> **Requirement**
Once you reach the line containing "než kdekoliv jinde, neboť", reproduce it and every later line exactly, through the end of the data.

> **Excerpted records**

-------

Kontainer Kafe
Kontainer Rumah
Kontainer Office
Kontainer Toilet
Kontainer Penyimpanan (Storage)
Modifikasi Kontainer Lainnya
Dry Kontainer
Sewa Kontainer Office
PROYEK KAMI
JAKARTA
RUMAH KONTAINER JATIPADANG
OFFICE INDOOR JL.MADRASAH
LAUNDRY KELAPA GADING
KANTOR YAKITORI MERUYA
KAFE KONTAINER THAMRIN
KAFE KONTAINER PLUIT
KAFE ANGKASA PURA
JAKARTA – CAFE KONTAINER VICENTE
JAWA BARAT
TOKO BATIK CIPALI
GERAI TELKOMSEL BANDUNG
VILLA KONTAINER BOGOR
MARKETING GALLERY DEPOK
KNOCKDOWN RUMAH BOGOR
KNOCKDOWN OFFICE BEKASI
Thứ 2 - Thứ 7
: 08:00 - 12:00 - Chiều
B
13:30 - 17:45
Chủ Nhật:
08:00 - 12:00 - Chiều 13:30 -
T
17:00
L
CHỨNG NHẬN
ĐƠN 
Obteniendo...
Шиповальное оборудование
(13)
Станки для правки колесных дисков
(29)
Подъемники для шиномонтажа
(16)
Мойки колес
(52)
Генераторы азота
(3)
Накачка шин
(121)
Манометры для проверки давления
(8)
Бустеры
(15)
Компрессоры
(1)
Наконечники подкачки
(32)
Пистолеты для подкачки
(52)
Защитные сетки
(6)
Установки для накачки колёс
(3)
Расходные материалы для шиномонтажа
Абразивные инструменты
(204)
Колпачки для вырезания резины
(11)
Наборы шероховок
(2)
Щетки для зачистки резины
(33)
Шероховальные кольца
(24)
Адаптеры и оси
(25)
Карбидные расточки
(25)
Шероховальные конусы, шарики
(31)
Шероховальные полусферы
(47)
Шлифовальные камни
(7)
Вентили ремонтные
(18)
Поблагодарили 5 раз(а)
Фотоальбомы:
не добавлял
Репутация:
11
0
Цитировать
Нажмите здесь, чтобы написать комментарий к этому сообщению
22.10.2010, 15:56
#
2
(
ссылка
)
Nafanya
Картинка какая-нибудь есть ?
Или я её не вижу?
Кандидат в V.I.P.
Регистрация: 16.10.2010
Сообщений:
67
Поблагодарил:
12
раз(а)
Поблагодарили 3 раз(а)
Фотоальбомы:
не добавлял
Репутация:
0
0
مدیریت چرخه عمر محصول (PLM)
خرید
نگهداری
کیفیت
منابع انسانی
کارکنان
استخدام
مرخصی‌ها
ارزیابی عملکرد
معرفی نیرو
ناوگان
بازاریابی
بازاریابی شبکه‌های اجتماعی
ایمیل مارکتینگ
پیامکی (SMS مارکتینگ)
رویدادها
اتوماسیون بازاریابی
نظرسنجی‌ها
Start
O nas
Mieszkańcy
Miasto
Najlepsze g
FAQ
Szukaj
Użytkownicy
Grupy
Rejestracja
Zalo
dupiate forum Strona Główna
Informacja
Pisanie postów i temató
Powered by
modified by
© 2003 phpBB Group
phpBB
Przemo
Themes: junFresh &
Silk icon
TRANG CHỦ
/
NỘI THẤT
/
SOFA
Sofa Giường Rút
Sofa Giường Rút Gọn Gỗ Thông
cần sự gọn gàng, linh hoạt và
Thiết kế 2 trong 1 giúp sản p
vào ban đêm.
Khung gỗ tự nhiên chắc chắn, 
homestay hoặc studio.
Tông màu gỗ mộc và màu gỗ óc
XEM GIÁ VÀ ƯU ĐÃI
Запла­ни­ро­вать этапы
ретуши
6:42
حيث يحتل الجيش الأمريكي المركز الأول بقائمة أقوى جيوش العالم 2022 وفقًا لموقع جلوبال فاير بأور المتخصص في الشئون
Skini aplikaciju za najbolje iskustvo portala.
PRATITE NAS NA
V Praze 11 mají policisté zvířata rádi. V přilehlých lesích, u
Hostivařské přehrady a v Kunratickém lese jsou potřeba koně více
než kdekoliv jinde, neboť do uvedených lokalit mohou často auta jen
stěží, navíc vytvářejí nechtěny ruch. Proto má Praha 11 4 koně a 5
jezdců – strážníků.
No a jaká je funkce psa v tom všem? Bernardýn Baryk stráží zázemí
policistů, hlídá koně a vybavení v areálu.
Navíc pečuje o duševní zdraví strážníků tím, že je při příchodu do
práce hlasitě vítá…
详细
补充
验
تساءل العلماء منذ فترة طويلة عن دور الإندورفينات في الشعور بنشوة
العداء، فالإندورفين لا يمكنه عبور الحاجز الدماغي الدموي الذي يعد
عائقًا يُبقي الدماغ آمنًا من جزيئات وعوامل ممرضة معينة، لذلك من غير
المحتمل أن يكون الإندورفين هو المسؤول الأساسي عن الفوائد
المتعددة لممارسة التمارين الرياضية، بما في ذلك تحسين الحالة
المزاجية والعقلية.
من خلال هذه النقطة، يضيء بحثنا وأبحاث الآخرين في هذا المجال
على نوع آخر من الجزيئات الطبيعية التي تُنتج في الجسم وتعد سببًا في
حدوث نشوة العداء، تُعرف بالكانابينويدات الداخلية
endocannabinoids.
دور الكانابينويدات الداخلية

-------

> **Result for this task**
než kdekoliv jinde, neboť do uvedených lokalit mohou často auta jen
stěží, navíc vytvářejí nechtěny ruch. Proto má Praha 11 4 koně a 5
jezdců – strážníků.
No a jaká je funkce psa v tom všem? Bernardýn Baryk stráží zázemí
policistů, hlídá koně a vybavení v areálu.
Navíc pečuje o duševní zdraví strážníků tím, že je při příchodu do
práce hlasitě vítá…
详细
补充
验
تساءل العلماء منذ فترة طويلة عن دور الإندورفينات في الشعور بنشوة
العداء، فالإندورفين لا يمكنه عبور الحاجز الدماغي الدموي الذي يعد
عائقًا يُبقي الدماغ آمنًا من جزيئات وعوامل ممرضة معينة، لذلك من غير
المحتمل أن يكون الإندورفين هو المسؤول الأساسي عن الفوائد
المتعددة لممارسة التمارين الرياضية، بما في ذلك تحسين الحالة
المزاجية والعقلية.
من خلال هذه النقطة، يضيء بحثنا وأبحاث الآخرين في هذا المجال
على نوع آخر من الجزيئات الطبيعية التي تُنتج في الجسم وتعد سببًا في
حدوث نشوة العداء، تُعرف بالكانابينويدات الداخلية
endocannabinoids.
دور الكانابينويدات الداخلية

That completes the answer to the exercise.